------ PROVIDED RECORDS
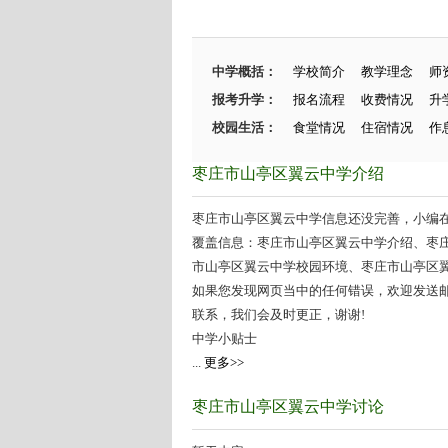
中学概括：
学校简介
教学理念
师
报考升学：
报名流程
收费情况
升
校园生活：
食堂情况
住宿情况
作
枣庄市山亭区翼云中学介绍
枣庄市山亭区翼云中学信息还没完善，小编在努
覆盖信息：枣庄市山亭区翼云中学介绍、枣
市山亭区翼云中学校园环境、枣庄市山亭区翼云
如果您发现网页当中的任何错误，欢迎发送邮件（zhang
联系，我们会及时更正，谢谢!
中学小贴士
...
更多>>
枣庄市山亭区翼云中学讨论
------------
YOUR OBJECTIVE:
The records above must be output exactly, except for the pictures.

ANSWER TO THIS EXERCISE:
中学概括：
学校简介
教学理念
师
报考升学：
报名流程
收费情况
升
校园生活：
食堂情况
住宿情况
作
枣庄市山亭区翼云中学介绍
枣庄市山亭区翼云中学信息还没完善，小编在努
覆盖信息：枣庄市山亭区翼云中学介绍、枣
市山亭区翼云中学校园环境、枣庄市山亭区翼云
如果您发现网页当中的任何错误，欢迎发送邮件（zhang
联系，我们会及时更正，谢谢!
中学小贴士
...
更多>>
枣庄市山亭区翼云中学讨论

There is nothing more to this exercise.